From: Zaya, Octavio. “Against the Forms of Power,” Culture and The Human Body, Prince Claus Awards 2008, (illust.) pp. 46 – 49.
Against the Forms of Power
by Octavio Zaya
Born in Havana (Cuba) 1968 – that year of anti-establishment uprisings, political deception and important global events – Tania Bruguera has gained international reputation thanks to a body of work which, in general, succinctly analyses, is unfolded and projected around the relationships between power and desire. Whether or not she is the most acclaimed or important Cuban artist of her generation is not relevant. What I believe is undeniable is that her work brings together the psychological and emotional impact, the conceptual depth and formal innovation that have characterized Cuban artists that began to get international attention in the 1990s.
Throughout her short but prolific career, Tania Bruguera has expressed the powerful desire to contribute toa certain form of art, and of life, based on a sustained, and partially achieved, effort to transform that desire into reality. Yet it is still very early for conclusions or for a definitive assessment of Tania Bruguera an her artwork. I am sure that she has not said and done everything in her ongoing work, where there is undoubtedly so much still to come. I am also sure that other voices and other assessments, which are still unheard or yet to emerge, will help to reveal and bring us closer to the ideas, languages and practices of this extraordinary artist. It is also difficult, in just a short tribute, to gauge the complexity of an artist who moves between so many disciplines, whose work continues to raise so many doubts about personal identity, and who questions the very concepts of ‘truth’ and ‘certainty’.
Despite all those circumstances, Bruguera has already produced a significant body of work that continues to deserve awards and recognition; a work woven out the conviction that our personal history must be understood within the context of historical and social experience; a frequently ephemeral work without stable patterns or essentialisms, that tackles in the same way topics concerning women’s experiences and emigration issues, political questions and cultural problems, personal memories and violent actions. The recurrent theme, the leimotiv of all the works -irrespective of their formats and media- circulates around and considers the impact that the mechanisms of power, ideology and political discourse have on our lives and actions, on our choices and behaviour. According to Bruguera, in the end, only the body, our body provides us with the means to express ourselves or to resist. And it is the body that Bruguera uses as an instrument, the place where to locate her thoughts and her emotions, where she has developed her most brilliant and outstanding work.
It is difficult to consider the creative activity of Tania Bruguera, or to approach her work without referring to Cuba, to insularity and to what can be conditioned, or inspired by the experience of growing up and being educated in the institutionalization and sclerotisation process of a paradigmatic revolution in our contemporary history, in its irreversible and progressive deterioration and in its consequent authoritarian transformation. Perhaps Bruguera’s most challenging works reflect -when they are not directly related to- that unrepeatable ‘experiment’. Her acclaimed El Peso de la Culpa (The Burden of Guilt), where Bruguera borrowed from a legend of the Cuban war of independence to project a desperate plea for freedom trough suicide, belongs to her first series of performances, know as the Memorias de la Postguerra (Memories of the Postwar). And other iconic pieces along her career, from Estadisticas (Statistics) to El Cuerpo del Silencio (Body of Silence), likewise exude an unyielding and deeply problematic preoccupation with Cuba.

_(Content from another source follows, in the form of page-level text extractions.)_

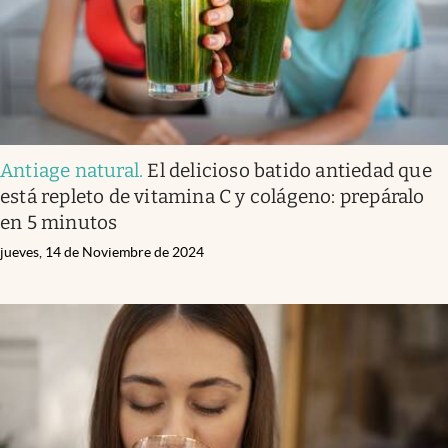
Antiage natural
.
El delicioso batido antiedad que
está repleto de vitamina C y colágeno: prepáralo
en 5 minutos
jueves, 14 de Noviembre de 2024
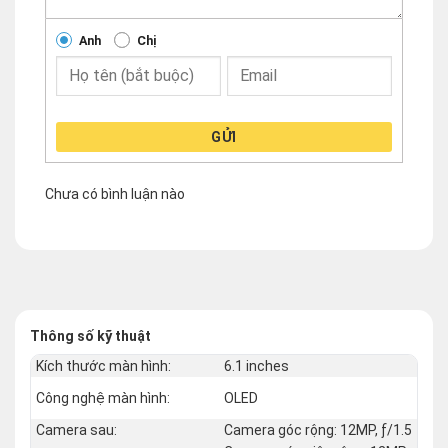
Anh
Chị
GỬI
Chưa có bình luận nào
Thông số kỹ thuật
Kích thước màn hình:
6.1 inches
Công nghệ màn hình:
OLED
Camera sau:
Camera góc rộng: 12MP, ƒ/1.5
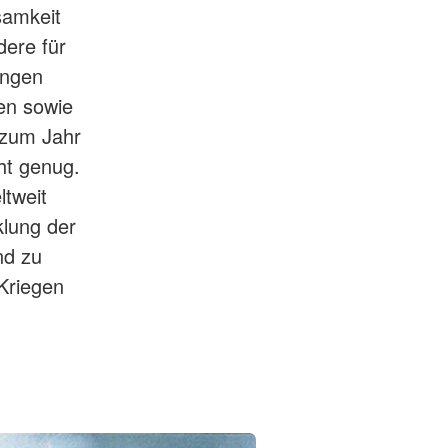
samkeit
dere für
ungen
ten sowie
 zum Jahr
cht genug.
tweit
klung der
nd zu
 Kriegen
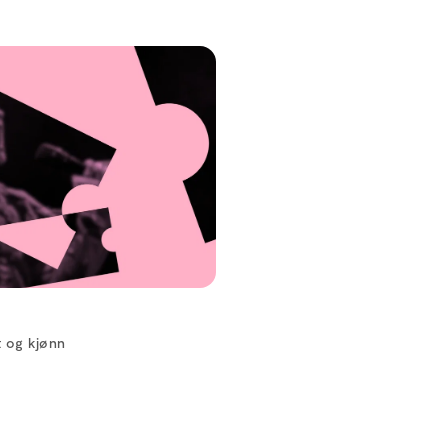
t og kjønn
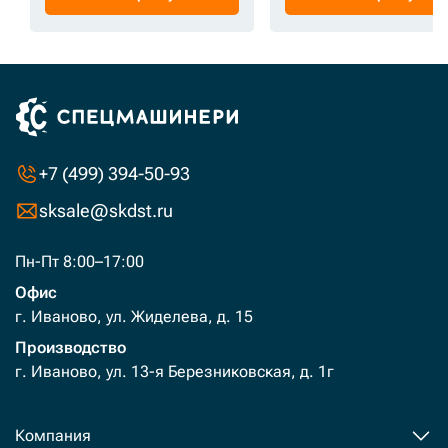
+7 (499) 394-50-93
sksale@skdst.ru
Пн-Пт 8:00–17:00
Офис
г. Иваново, ул. Жиделева, д. 15
Производство
г. Иваново, ул. 13-я Березниковская, д. 1г
Компания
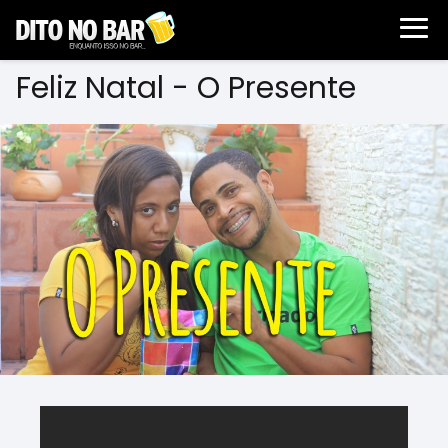
Feliz Natal - O Presente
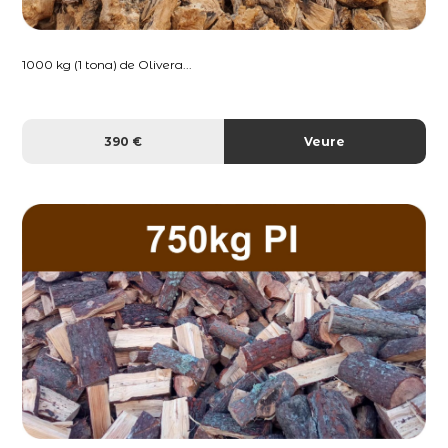
1000 kg (1 tona) de Olivera...
390 €
Veure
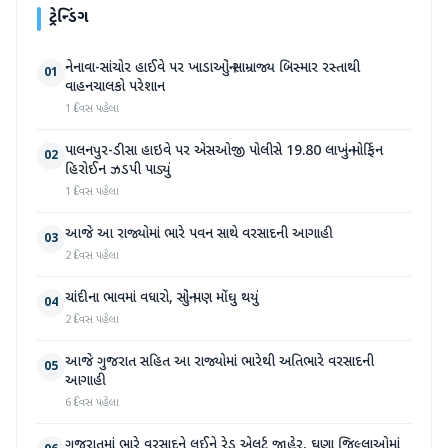
ટ્રેન્ડિંગ
નેનાવા-સાંચોર હાઈવે પર ખાડાઓનું સામ્રાજ્ય બિસ્માર રસ્તાથી
01
વાહનચાલકો પરેશાન
1 દિવસ પહેલા
પાલનપુર-ડીસા હાઇવે પર એસઓજી પોલીસે 19.80 લાખનું મોર્ફિન
02
હિરોઈન ઝડપી પાડ્યું
1 દિવસ પહેલા
આજે આ રાજ્યોમાં ભારે પવન સાથે વરસાદની આગાહી
03
2 દિવસ પહેલા
ચાંદીના ભાવમાં વધારો, સોનું પણ મોંઘુ થયું
04
2 દિવસ પહેલા
આજે ગુજરાત સહિત આ રાજ્યોમાં ભારેથી અતિભારે વરસાદની
05
આગાહી
6 દિવસ પહેલા
ગુજરાતમાં ભારે વરસાદને લઈને રેડ એલર્ટ જાહેર, ઘણા જિલ્લાઓમાં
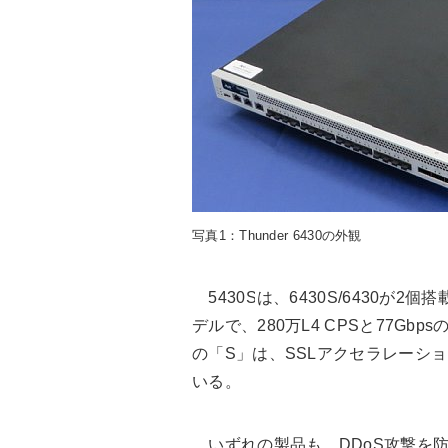
写真1：Thunder 6430の外観
5430Sは、6430S/6430が2
デルで、280万L4 CPSと77G
の「S」は、SSLアクセラレーシ
いる。
いずれの製品も、DDoS攻撃を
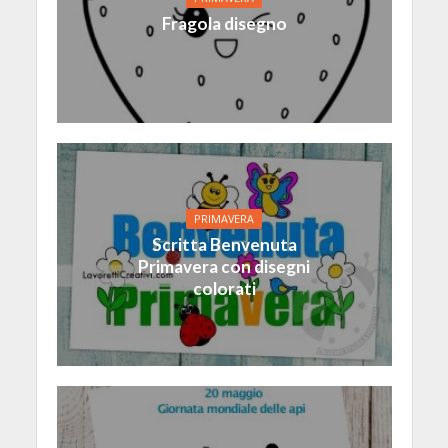
Fragola disegno
PRIMAVERA
Scritta Benvenuta
Primavera con disegni
colorati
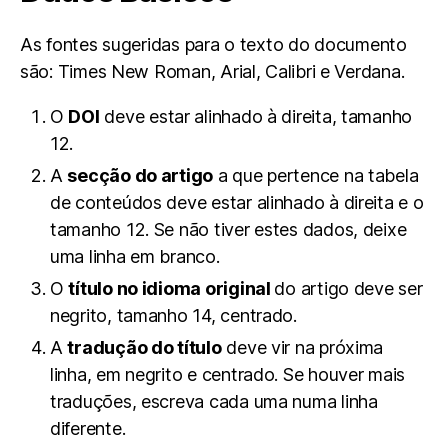
As fontes sugeridas para o texto do documento
são: Times New Roman, Arial, Calibri e Verdana.
O
DOI
deve estar alinhado à direita, tamanho
12.
A
secção do artigo
a que pertence na tabela
de conteúdos deve estar alinhado à direita e o
tamanho 12. Se não tiver estes dados, deixe
uma linha em branco.
O
título no idioma original
do artigo deve ser
negrito, tamanho 14, centrado.
A
tradução do título
deve vir na próxima
linha, em negrito e centrado. Se houver mais
traduções, escreva cada uma numa linha
diferente.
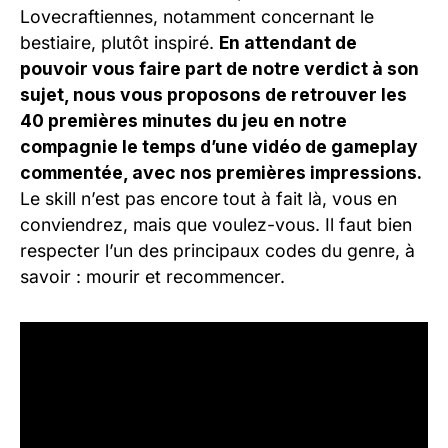
Lovecraftiennes, notamment concernant le
bestiaire, plutôt inspiré.
En attendant de
pouvoir vous faire part de notre verdict à son
sujet, nous vous proposons de retrouver les
40 premières minutes du jeu en notre
compagnie le temps d’une vidéo de gameplay
commentée, avec nos premières impressions.
Le skill n’est pas encore tout à fait là, vous en
conviendrez, mais que voulez-vous. Il faut bien
respecter l’un des principaux codes du genre, à
savoir : mourir et recommencer.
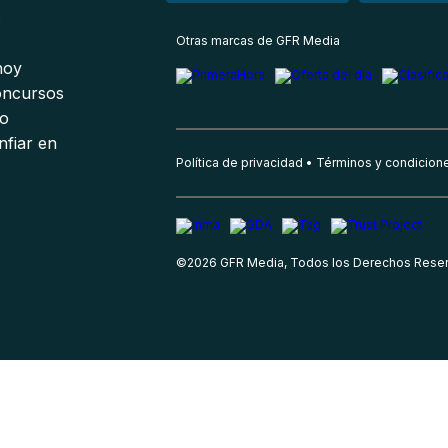
s
Otras marcas de GFR Media
 hoy
oncursos
io
nfiar en
Política de privacidad
Términos y condicion
©
2026
GFR Media, Todos los Derechos Rese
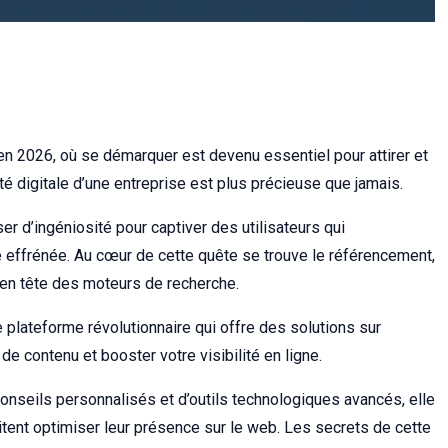
n 2026, où se démarquer est devenu essentiel pour attirer et
tité digitale d’une entreprise est plus précieuse que jamais.
ser d’ingéniosité pour captiver des utilisateurs qui
effrénée. Au cœur de cette quête se trouve le référencement,
e en tête des moteurs de recherche.
une plateforme révolutionnaire qui offre des solutions sur
de contenu et booster votre visibilité en ligne.
onseils personnalisés et d’outils technologiques avancés, elle
aitent optimiser leur présence sur le web. Les secrets de cette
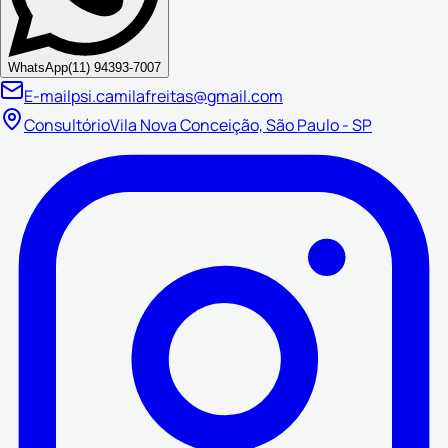
WhatsApp
(11) 94393-7007
E-mail
psi.camilafreitas@gmail.com
Consultório
Vila Nova Conceição, São Paulo - SP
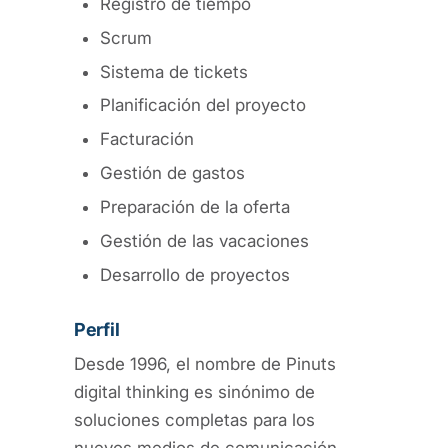
Registro de tiempo
Scrum
Sistema de tickets
Planificación del proyecto
Facturación
Gestión de gastos
Preparación de la oferta
Gestión de las vacaciones
Desarrollo de proyectos
Perfil
Desde 1996, el nombre de Pinuts
digital thinking es sinónimo de
soluciones completas para los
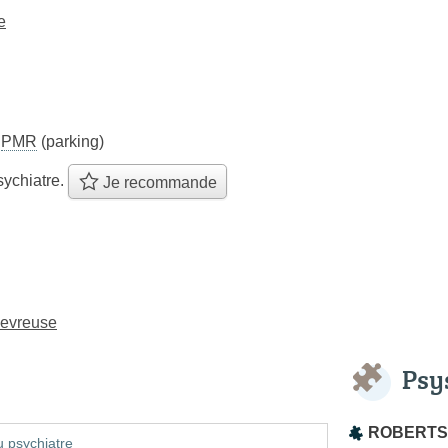
e
s
PMR
(parking)
ychiatre.
Je recommande
hevreuse
Psy
ROBERTS 
 psychiatre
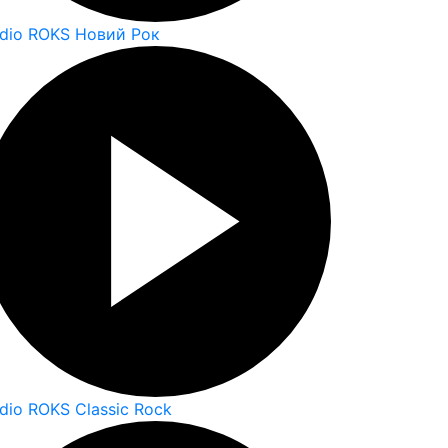
dio ROKS Новий Рок
dio ROKS Classic Rock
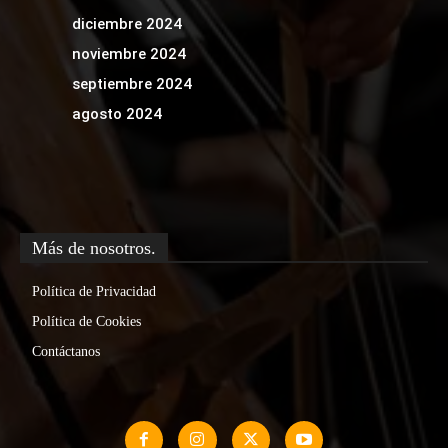
diciembre 2024
noviembre 2024
septiembre 2024
agosto 2024
Más de nosotros.
Política de Privacidad
Política de Cookies
Contáctanos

However, the work that summarizes the conditions of a regime that foster and proliferates revolutionary discourse and meanings while abjectly confining anyone who individually or collectively tries to practice them, is one of Tania Bruguera’s masterpieces. Sin Titulo (Habana) (Untitled (Havana), the moving and scathing event-performance that Bruguera presented at the 2000 Havana Biennial, and which was closed down by the Cuban authorities after just one day. Bruguera filled a dark, tunnel-like space in a former military prison with a layer of rotting sugarcane stalks under our feet as we made our way along the pungent-smelling room towards a flickering light. Only when we glanced backwards to the entrance, or when we got nearer to the light, which turned out to be a video playing footage of speeches by Fidel Castro, did we discover the gesticulating, ghostly naked figures that appeared and disappeared around us.
Since 2000, and particularly after the action-installation that she presented at Documenta 11 (Kassel 2002), Bruguera has focuses on transcending evocations and representations to move to action; action that is sometimes deliberately aggressive. In these new works, as throughout her career, Bruguera seeks to recreate the dynamics where power is exercised to project our relationship with it, reveal particular truths that affect us all equally, and discover political relationships where they seem unsuspected. So, her work is a struggle against the forms of power that transforms her artistic activity, and transforms her, into its object and instrument in the sphere of knowledge, conscience, and discourse. We will no longer find her artistic activity in her ‘works’, but in her art-as-life, in her ethical conscience, in her relationship with history and with hope of desire.